TASK OBJECTIVE: Please show all lines of the records that include "protetora".

(Transcribed page contents)
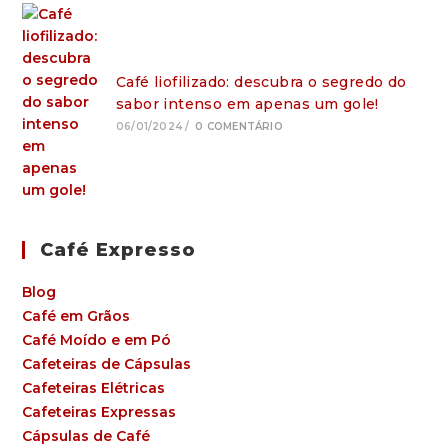
Café liofilizado: descubra o segredo do
sabor intenso em apenas um gole!
06/01/2024
/
0 COMENTÁRIO
Café Expresso
Blog
Café em Grãos
Café Moído e em Pó
Cafeteiras de Cápsulas
Cafeteiras Elétricas
Cafeteiras Expressas
Cápsulas de Café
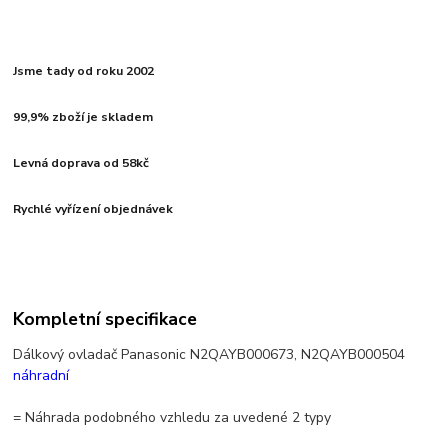
Jsme tady od roku 2002
99,9% zboží je skladem
Levná doprava od 58kč
Rychlé vyřízení objednávek
Kompletní specifikace
Dálkový ovladač Panasonic N2QAYB000673, N2QAYB000504
náhradní
= Náhrada podobného vzhledu za uvedené 2 typy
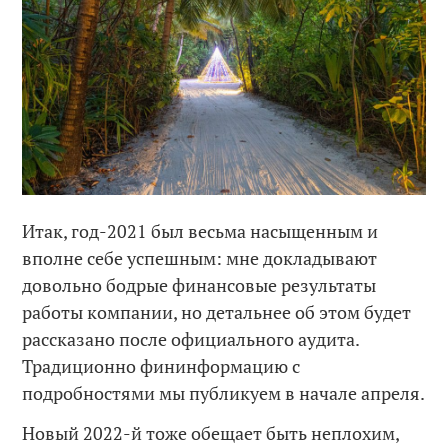
Итак, год-2021 был весьма насыщенным и
вполне себе успешным: мне докладывают
довольно бодрые финансовые результаты
работы компании, но детальнее об этом будет
рассказано после официального аудита.
Традиционно фининформацию с
подробностями мы публикуем в начале апреля.
Новый 2022-й тоже обещает быть неплохим,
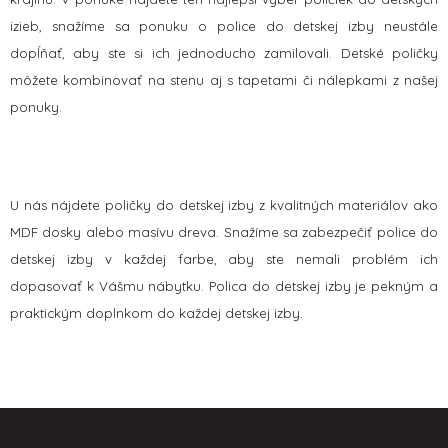
s
izieb, snažíme sa ponuku o police do detskej izby neustále
u
dopĺňať, aby ste si ich jednoducho zamilovali. Detské poličky
môžete kombinovať na stenu aj s tapetami či nálepkami z našej
ponuky.
U nás nájdete poličky do detskej izby z kvalitných materiálov ako
MDF dosky alebo masívu dreva. Snažíme sa zabezpečiť police do
detskej izby v každej farbe, aby ste nemali problém ich
dopasovať k Vášmu nábytku. Polica do detskej izby je pekným a
praktickým doplnkom do každej detskej izby.
Z
á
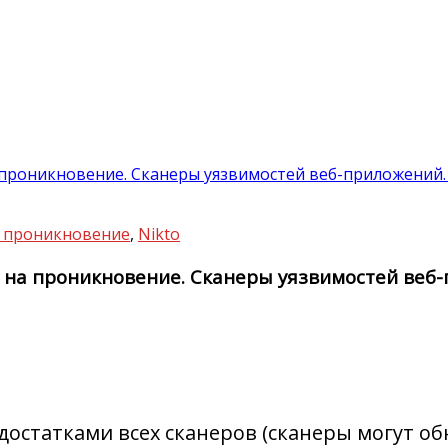
а проникновение. Сканеры уязвимостей веб-приложений. 
на проникновение
,
Nikto
я на проникновение. Сканеры уязвимостей веб-
остатками всех сканеров (сканеры могут об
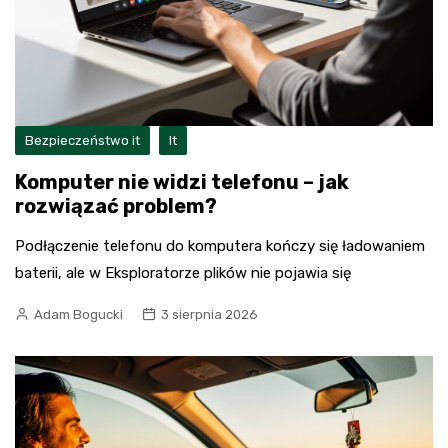
Bezpieczeństwo it
It
Komputer nie widzi telefonu – jak
rozwiązać problem?
Podłączenie telefonu do komputera kończy się ładowaniem
baterii, ale w Eksploratorze plików nie pojawia się
Adam Bogucki
3 sierpnia 2026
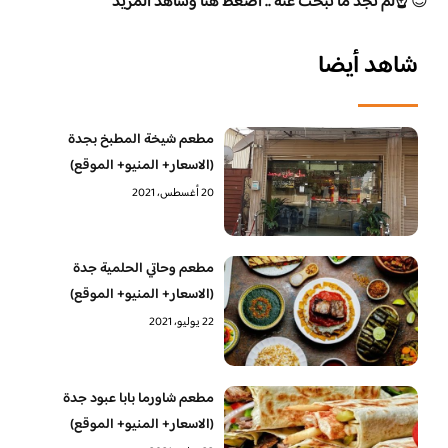
😊
☝️لم تجد ما تبحث عنه .. اضغط هنا وشاهد المزيد
شاهد أيضا
مطعم شيخة المطبخ بجدة
(الاسعار+ المنيو+ الموقع)
20 أغسطس، 2021
مطعم وحاتي الحلمية جدة
(الاسعار+ المنيو+ الموقع)
22 يوليو، 2021
مطعم شاورما بابا عبود جدة
(الاسعار+ المنيو+ الموقع)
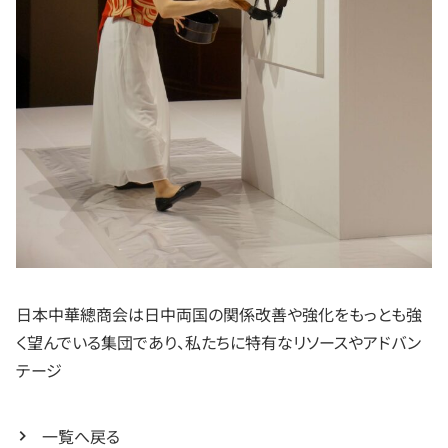
日本中華總商会は日中両国の関係改善や強化をもっとも強
く望んでいる集団であり、私たちに特有なリソースやアドバン
テージ
一覧へ戻る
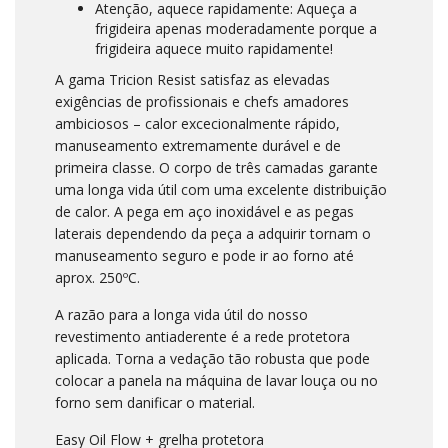
Atenção, aquece rapidamente: Aqueça a
frigideira apenas moderadamente porque a
frigideira aquece muito rapidamente!
A gama Tricion Resist satisfaz as elevadas
exigências de profissionais e chefs amadores
ambiciosos – calor excecionalmente rápido,
manuseamento extremamente durável e de
primeira classe. O corpo de três camadas garante
uma longa vida útil com uma excelente distribuição
de calor. A pega em aço inoxidável e as pegas
laterais dependendo da peça a adquirir tornam o
manuseamento seguro e pode ir ao forno até
aprox. 250ºC.
A razão para a longa vida útil do nosso
revestimento antiaderente é a rede protetora
aplicada. Torna a vedação tão robusta que pode
colocar a panela na máquina de lavar louça ou no
forno sem danificar o material.
Easy Oil Flow + grelha protetora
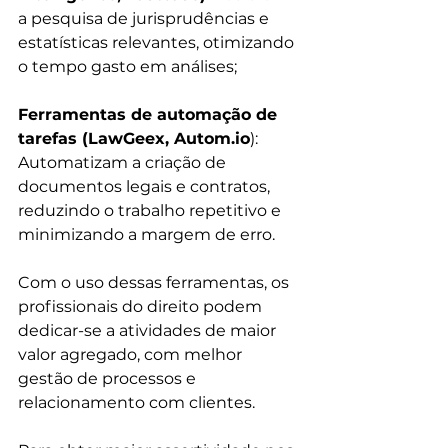
a pesquisa de jurisprudências e 
estatísticas relevantes, otimizando 
o tempo gasto em análises;
Ferramentas de automação de 
tarefas (LawGeex, Autom.io
): 
Automatizam a criação de 
documentos legais e contratos, 
reduzindo o trabalho repetitivo e 
minimizando a margem de erro.
Com o uso dessas ferramentas, os 
profissionais do direito podem 
dedicar-se a atividades de maior 
valor agregado, com melhor 
gestão de processos e 
relacionamento com clientes.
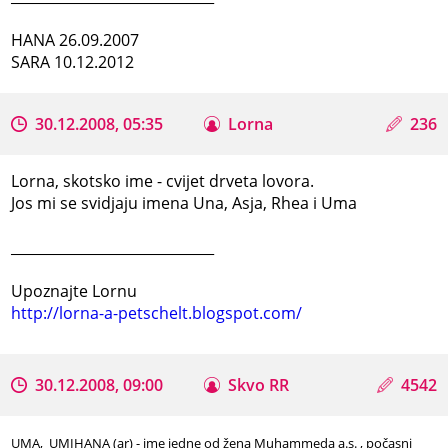
HANA 26.09.2007
SARA 10.12.2012
30.12.2008, 05:35
Lorna
236
Lorna, skotsko ime - cvijet drveta lovora.
Jos mi se svidjaju imena Una, Asja, Rhea i Uma
_____________________________
Upoznajte Lornu
http://lorna-a-petschelt.blogspot.com/
30.12.2008, 09:00
Skvo RR
4542
UMA, UMIHANA (ar) - ime jedne od žena Muhammeda a.s. , počasni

SOLUTION FOR THIS TASK:
revestimento antiaderente é a rede protetora
Easy Oil Flow + grelha protetora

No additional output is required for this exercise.